Aujourd'hui, seule une cinquantaine des 754 maisons d'enfants recensées sont accréditées ou en voie d'accréditation auprès de administration haïtienne de protection de l'enfance, l'IBESR. Pour reprendre le contrôle, l'État a interdit, sous peine de poursuites pénales, toute nouvelle ouverture d'institutions du genre.

-Pédophilie et trafic d'organes-

Si le séisme de 2010 a dirigé la générosité internationale vers les orphelinats, il a incité les époux Clédion à devenir famille d'accueil, leurs trois enfants ayant grandi et quitté le domicile parental. 

"Avoir vécu cette mauvaise expérience et être encore en vie, on comprend qu'on est redevable aux autres" assure Solon Clédion, auprès de Jesly, 10 ans et Fedjiana 11 ans. "Elles sont petites, elles ne sont pas responsables de leur pauvreté" témoigne-t-il aux côtés de celles qu'il considère désormais comme ses filles.

Autre mesure forte, Haïti a finalement signé la convention de la Haye mettant fin aux adoptions indépendantes.

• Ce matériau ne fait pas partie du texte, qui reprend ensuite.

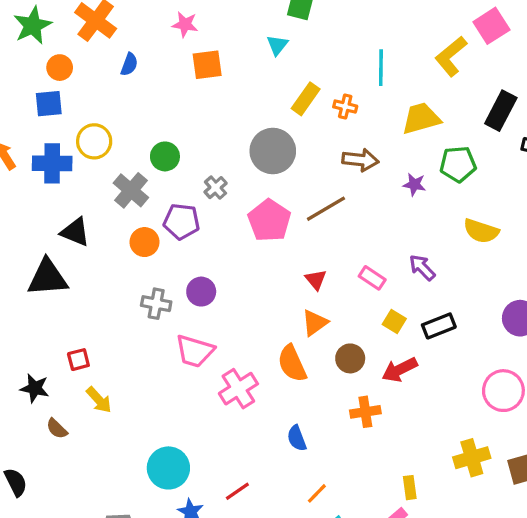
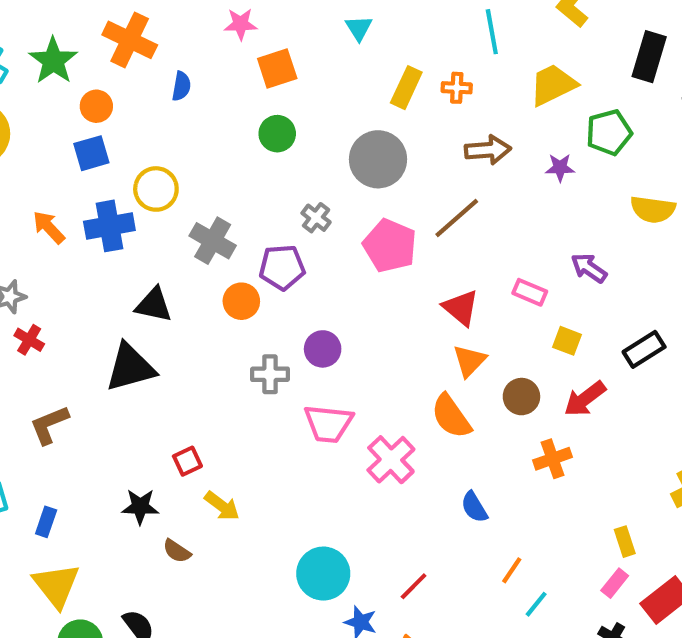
green circle: (165, 156) -> (277, 134), moved
red triangle: (316, 280) -> (461, 308), size x1.4
black rectangle: (439, 326) -> (644, 349), moved

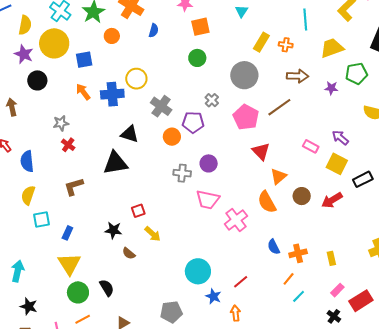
blue square: (91, 153) -> (84, 60), moved
red triangle: (461, 308) -> (261, 151), moved
yellow square: (567, 341) -> (337, 164), moved, size x1.5
orange cross: (553, 459) -> (298, 253), moved
yellow rectangle: (625, 542) -> (331, 258), moved

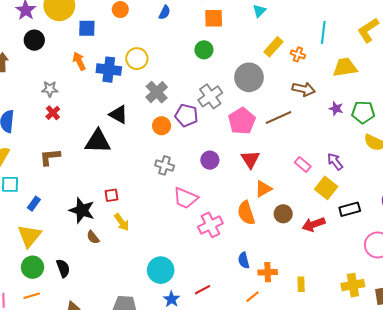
green pentagon: (356, 74) -> (363, 112), moved
gray cross: (212, 100) -> (210, 96), size x1.6
purple circle: (209, 163) -> (210, 160), moved
black star: (113, 230) -> (82, 210), size x1.4

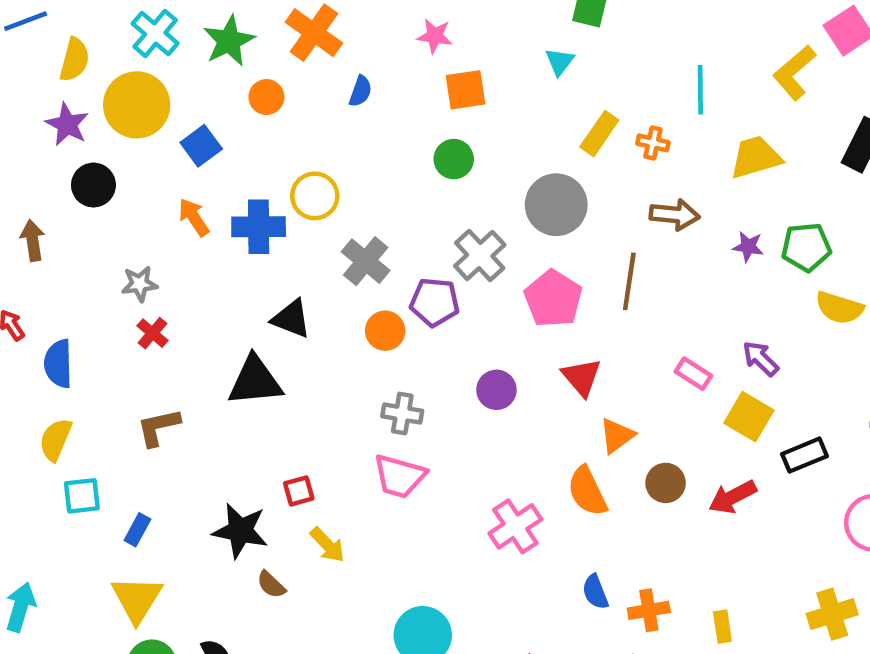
blue square: (87, 28) -> (201, 146), turned -30
brown line: (278, 118) -> (629, 281), turned -50
pink trapezoid: (185, 198) -> (400, 476), moved

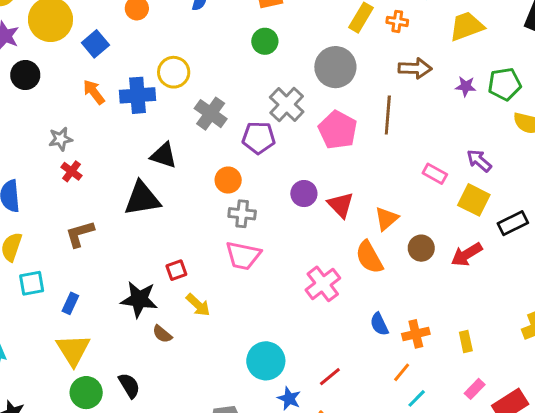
orange circle: (385, 331) -> (228, 180), moved
red triangle: (582, 377) -> (341, 205), moved

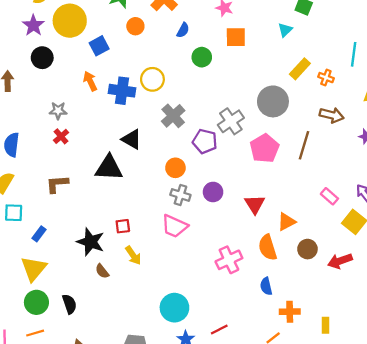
green circle: (265, 41) -> (202, 57), moved
purple circle: (304, 194) -> (213, 192), moved
blue semicircle: (379, 324) -> (266, 286), moved

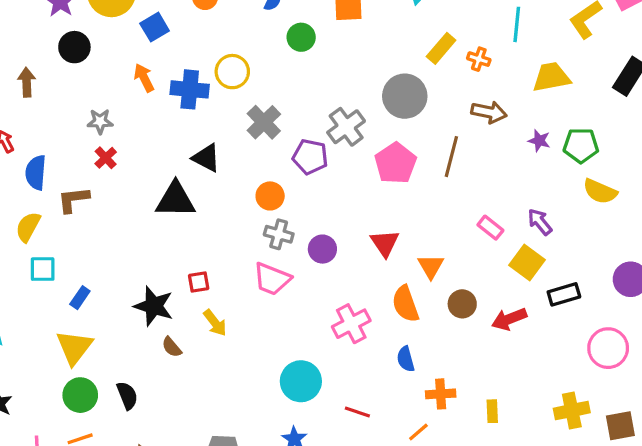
brown L-shape: (57, 184) -> (73, 200), moved
purple circle: (213, 192) -> (322, 249), moved
orange triangle: (286, 222) -> (431, 266), turned -30
cyan circle: (174, 308) -> (301, 381), moved
red line: (219, 329) -> (357, 412), moved, turned 48

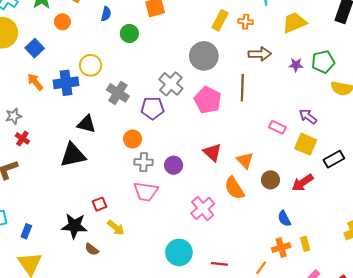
blue semicircle: (406, 359) -> (284, 219), moved
orange cross: (441, 394) -> (281, 248), moved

"Avant, un étranger pouvait aller directement dans un orphelinat, s'entendre avec le propriétaire et un avocat pour faire l'adoption sans que l'on ne soit même au courant" de la possibilité pour l'enfant d'être adopté, rappelle Arielle Jeanty Villedrouin, directrice de l'IBESR. "Désormais, ajoute-t-elle, aucun contact préalable n'est fait avec l'enfant, ce qui évite certaines dérives car on a parlé de pédophilie et de ventes d'organes aussi."

Que l'État ait finalement la responsabilité d'apparenter enfant et adoptant est apparu vital pour mettre fin aux drames vécus par certains parents biologiques. 

"La personne confiait son enfant à un orphelinat, signait éventuellement un document mais parfois sans savoir même lire. De façon récurrente, on recevait à l'Institut des mères en pleurs qui venaient réclamer leur enfant mais qui était parti à l'adoption à l'étranger", se remémore avec tristesse Mme Villedrouin. 

Car 80% des quelque 27.000 enfants haïtiens actuellement placés en orphelinat ont au moins un parent en vie. 

-Manne financière des orphelinats-

Que la pauvreté extrême aboutisse à l'éclatement des familles est d'autant plus inacceptable pour les acteurs de la protection de l'enfance que la manne financière dont disposent les orphelinats est conséquente. 

En 2017, Lumos, organisation créée par l'auteure d'Harry Potter J.K. Rowling, a révélé qu'au moins 70 millions de dollars sont parvenus annuellement à seulement un tiers des orphelinats haïtiens. Une somme estimée après la seule analyse des rapports budgétaires d'ONG étrangères.

"Soixante-dix millions : imaginez combien cet argent aurait pu aider les familles haïtiennes, à permettre aux enfants de vivre avec leurs parents", regrette Arielle Jeanty Villedrouin, dont l'institution nationale ne dispose que d'un budget d'un million de dollars.

L'Unicef appelle aussi à privilégier le financement de solutions familiales et communautaires.

"Quand on parle d'aider les enfants, c'est facile de mettre des briques et de les placer dans des institutions. On pense bien faire, et je ne dis pas que ça part d'une démarche méchante, mais les études montrent que, pour chaque année qu'un enfant passe dans un orphelinat, il perd entre trois et quatre mois de développement psycho-cognitif", détaille Maria Luisa Fornara, directrice de l'Unicef en Haïti.